Inadequate major organ functions at Screening, which were defined as any of below:
- absolute neutrophil count (ANC) <500/µL
- Absolute lymphocyte count (ALC) <300/µL, excluding leukemic cells.
- Hemoglobin (Hb) <8.0 g/dL
- Platelet count <75,000/µL without transfusion support within 3 days
- Baseline O2 saturation <92% by pulse oximetry on room air
- Significant CNS diseases such as dementia, major stroke, seizure while under antiepileptic drug
- Aspartate aminotransferase (AST) >5 × upper limit of normal (ULN) and alanine aminotransferase (ALT) >5 × ULN, or total bilirubin >2 × ULN (except for constitutional jaundice)
- Estimated glomerular filtration rate (eGFR) <60 mL/min as calculated by Cockcroft-Gault formula with overweight adjustment
- Significant cardiac disease including but not limited to: left ventricular ejection fraction (LVEF) <50%, QTc(the corrected QT interval) > 480 msec based on Fredericia's formula, clinically significant arrhythmias, history of myocardial infarction or unstable angina within 3 months prior to consent.
- Active hepatitis B virus (HBV) infection defined as detectable HBV DNA (Patients with positive anti-hepatitis B core antibody [HBcAb] must consent to regular monitoring of HBV DNA and anti-HBV prophylaxis with oral anti-viral agent (such as entecavir) is mandatory until End-of-Study visit.)
- Active hepatitis C virus (HCV) infection defined as positive anti- HCV antibody plus detectable HCV RNA.
- Positive for human immunodeficiency virus (HIV) or human T-cell lymphotropic virus (HTLV) infection.
- Uncontrolled acute life-threatening bacterial, viral, or fungal infection (e.g., the need for intravenous therapeutic antibiotics, blood culture positive ≤72 hours prior to apheresis).
- Patient has active clinical signs and symptoms consistent with COVID-19 (coronavirus disease 2019), e.g., fever, dry cough, dyspnea, sore throat, fatigue, or confirmed infection by appropriate laboratory test within the last 4 weeks prior to screening or on admission.

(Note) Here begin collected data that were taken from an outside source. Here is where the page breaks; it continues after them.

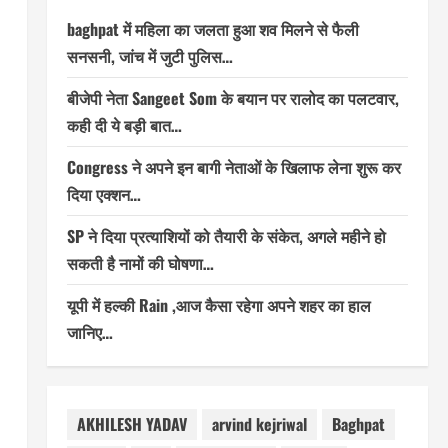
baghpat में महिला का जलता हुआ शव मिलने से फैली
सनसनी, जांच में जुटी पुलिस…
बीजेपी नेता Sangeet Som के बयान पर रालोद का पलटवार,
कही दी ये बड़ी बात…
Congress ने अपने इन बागी नेताओं के खिलाफ लेना शुरू कर
दिया एक्शन…
SP ने दिया प्रत्याशियों को तैयारी के संकेत, अगले महीने हो
सकती है नामों की घोषणा…
यूपी में हल्की Rain ,आज कैसा रहेगा अपने शहर का हाल
जानिए…
AKHILESH YADAV
arvind kejriwal
Baghpat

- Patient who had severe course of COVID-19 (extracorporeal membrane oxygenation [ECMO, extracorporeal membrane oxygenation], mechanically ventilated).
- Any medical condition which might compromise the patient's safety because of leukapheresis, lymphodepletion chemotherapy, or CAR-T therapy and anticipated AEs(adverse events), according to the Investigator's opinion.
Screening 2:
Inadequate major organ functions at Screening which were defined as any of below:
- ANC <500/µL
- Hb <8.0 g/dL
- Platelet count <50,000/µL, without transfusion support within 3 days
- Baseline O2 saturation <92% by pulse oximetry on room air
- AST >5 × ULN and ALT>5 × ULN, or total bilirubin >2 × ULN (except for constitutional jaundice)
- Significant CNS diseases such as dementia, major stroke, seizure while under antiepileptic drug
- eGFR <60 mL/min as calculated by Cockcroft-Gault formula with overweight adjustment
- Corticosteroids, defined as >10mg/day of prednisolone or equivalent.
- Use of long-acting and short-acting myeloid growth factor within 12 days, 2 days prior to lymphodepletion therapy, respectively.
- Uncontrolled acute life-threatening bacterial, viral, or fungal infection (e.g. the need for intravenous therapeutic antibiotics, blood culture positive ≤72 hours prior to lymphodepletion).
- Any medical condition which might compromise the patient's safety because of lymphodepletion chemotherapy or CAR-T therapy and anticipated AEs, according to the Investigator's opinion.
Sites / Locations
- Kaohsiung Medical University Chung-Ho Memorial HospitalRecruiting
- National Taiwan University HospitalRecruiting
- Taipei Veterans General HospitalRecruiting
Arms of the Study
Arm 1
Experimental
CD19-targeted chimeric antigen receptor T-cell
Patients will receive a lymphodepletion chemotherapy with fludarabine plus cyclophosphamide for three consecutive days(Day -5 to Day -3) before infusion of CD19-targeted chimeric antigen receptor T-cell (CD19 CAR-T). Patients will receive the CD19 CAR-T(also known as PL001) infusion on Day 0.